Well, I don’t think it’s useful for you what I’m currently experimenting with,
I bet it’s far more interesting how I found it.

I will share some thought that helped me a lot, your mileage may vary:

1) Think about something you can do really well, and that you can do in __1
day __. Look at your past proposals, find that single task where you think you
can make a difference or remember that problem you solved so elegantly. The
“1-day” thing is completely arbitrary but keep in mind that the shorter it is,
the better chances you 'll have to test and sell it.

2) The task should be something that a fair number of people need (even if
they don’t know it yet). Listen to your clients, try to remember what they
asked more often in your past projects. Listening and frequency are key here.

3) The task doesn't need to be anything extra innovative or super
revolutionary, actually, it should be something very simple. Think small! For
me, the biggest challenge was to fight my own ego. I think I’m very good in
some areas of my expertise. In 10+ years of freelancing, I ran this race to
the bigger project, the bigger client, the bigger challenge, the bigger
reward. At some point, I had problems explaining why my solution was so much
better and the best one for the client, who only wished someone solved his
silly problem and didn’t give a damn about it, best price aside. Remember,
burn out come mostly out of frustration. I felt I was tricked into playing the
wrong game. Then, I found that bigger isn’t always better, many times it is
just… bigger. Again, this is just me with my own story and my own experience,
your situation may be different.

4) Once you find it try it out. Fast. Share it with your clients and
colleagues. Make a 1-day mvp or landing page and throw some Adwords on it,
leave the details for later. Don’t overthink it, don’t overdesign, don’t over-
engineering, don’t over-anything, just test your idea. My rule of thumb is
that if something works, it will work since day one. At least you will receive
some genuine positive interest almost immediately.

Other notes:

\- You will still do freelance work on ordinary projects. Your idea will act
as a bait, some clients will be very happy and will ask you to solve more of
their problems. Hopefully, this time it’s in your hands to choose the right
project and the right client and not the other way around.
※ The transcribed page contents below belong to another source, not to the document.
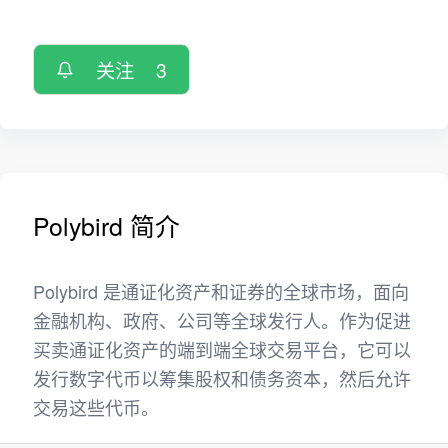
关注
3
Polybird 简介
Polybird 是通证化资产和证券的全球市场，面向
金融机构、政府、公司等全球发行人。作为促进
买卖通证化资产的端到端全球交易平台，它可以
发行数字代币以筹集股权和债务资本，然后允许
交易这些代币。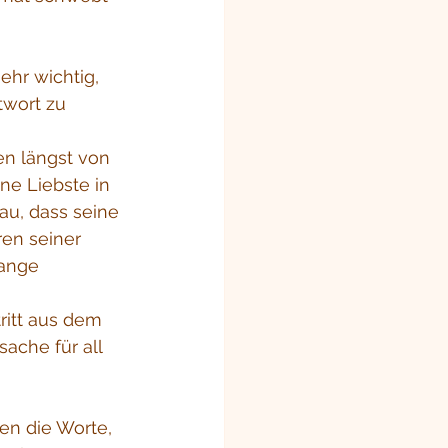
hr wichtig, 
wort zu 
en längst von 
ne Liebste in 
au, dass seine 
en seiner 
Wange 
ritt aus dem 
ache für all 
en die Worte, 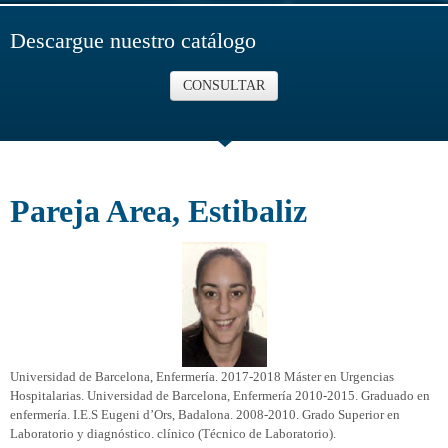
Descargue nuestro catálogo
CONSULTAR
Pareja Area, Estibaliz
Universidad de Barcelona, Enfermería. 2017-2018 Máster en Urgencias
Hospitalarias. Universidad de Barcelona, Enfermería 2010-2015. Graduado en
enfermería. I.E.S Eugeni d’Ors, Badalona. 2008-2010. Grado Superior en
Laboratorio y diagnóstico. clínico (Técnico de Laboratorio).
\- Again, you will also find ways to upsell more complex solutions with the
right clients.

Well, I think I'll stop here, sorry, if I had more time I would have written a
shorter comment. Just hope some of this will help.

------
softwarefounder
One word: Sub-contract.

Network with small to mid-size consulting companies. If they can trust you,
it's a win-win. You 1099 with them, they make $20-$30+/hr off the top of your
rate w/ no burdens of having you as an employee.

This also removes the complications of the sales side of things.

------
akulbe
A lot of what you're talking about sounds familiar. It'd be nice to talk to
someone, even if just to commiserate and bounce ideas off each other.

My email is in my profile, if you're interested. Good luck.

------
1ba9115454
Sounds like you know what you are doing so either you're a bit unlucky or this
is typical for the freelance industry.

I suspect you're not alone.

------
SirLJ
Start to think of investing part of your time in building a side passive
income project that can grow...

------
Cozumel
For what it's worth

1, drop the hourly rate, all you do is price yourself out of work. As an
example, a great programmer can do it in 1 hour, a medium programmer can do it
in 2 hours, an average one can do it in 3 hours etc. So the better you are,
the less you actually get paid. Obviously you can raise your prices to
compensate but then people will just go to a cheaper developer and probably
end up paying more without realising it. So drop the hourly rate.

2, isolate yourself from the clients, coding is fun, clients are hell. Get a
sales person in to do that stuff for you.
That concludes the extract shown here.